On an overcast and changeable morning at Silverstone, with a light sprinkling of rain during the latter part of the session, the French driver set a fastest lap of one minute 27.173 seconds, 0.456 quicker than Mercedes's Valtteri Bottas. During Hamilton's bid for a record sixth home race win, cricket coverage will switch to a secondary channel. "I come here to raise the flag and do the country proud". "It's such a privilege to be here".

"We have always said that, if it is to have a long-term future, our sport must preserve its historic venues and Silverstone and Great Britain represent the cradle of this sport, its starting point back in 1950", explains F1 boss Chase Carey. There is excitement and adrenaline going and there are pressures.

"This weekend it will be closer". In the last race in Austria two weeks ago, Hamilton started fourth and last time to replace the front wing of his Mercedes after 31 laps. "The last one was hard for us".

Former South Africa World Cup winner is dead
On social media, South Africans sports icons like Herschelle Gibbs, Ryk Neethling and Kobus Wiese paid their respects to Small. Joost van der Westhuizen died after a battle with motor neuron disease in February of 2017.

After two years of intense negotiation, Silverstone signed a new deal with Formula One on Tuesday that will see it stay on the calendar until 2024.

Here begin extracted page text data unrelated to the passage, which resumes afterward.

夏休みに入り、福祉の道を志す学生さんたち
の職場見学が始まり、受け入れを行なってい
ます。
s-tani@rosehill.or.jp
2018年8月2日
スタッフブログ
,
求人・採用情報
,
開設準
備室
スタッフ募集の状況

"The prospect of not hosting a Grand Prix at Silverstone would have been devastating for everyone in the sport and I am delighted that we are here today making this positive announcement about the future".

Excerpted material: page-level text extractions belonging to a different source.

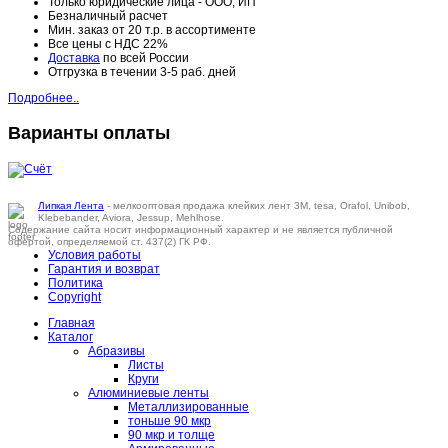
Только юридические лица - ООО, ИП
Безналичный расчет
Мин. заказ от 20 т.р. в ассортименте
Все цены с НДС 22%
Доставка
по всей России
Отгрузка в течении 3-5 раб. дней
Подробнее..
Варианты оплаты
Липкая Лента
- мелкооптовая продажа клейких лент 3M, tesa, Orafol, Unibob,
Klebebander, Aviora, Jessup, Mehlhose.
Содержание сайта носит информационный характер и не является публичной
офертой, определяемой ст. 437(2) ГК РФ.
Условия работы
Гарантия и возврат
Политика
Copyright
Главная
Каталог
Абразивы
Листы
Круги
Алюминиевые ленты
Металлизированные
тоньше 90 мкр
90 мкр и толще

"But clearly in view of the huge economic impact this has on the economy here, we think there are ways for us to work with local and national governments, and our new contract gives us more flexibility to do that, in ways that actually bring more value, not just to us ourselves, but also more value to the local and national economy. But certainly in the short term our focus is here on Silverstone to make sure we continue to build on the new contract".

"It feels like a long way away". Who knows whether I'll still be here by then.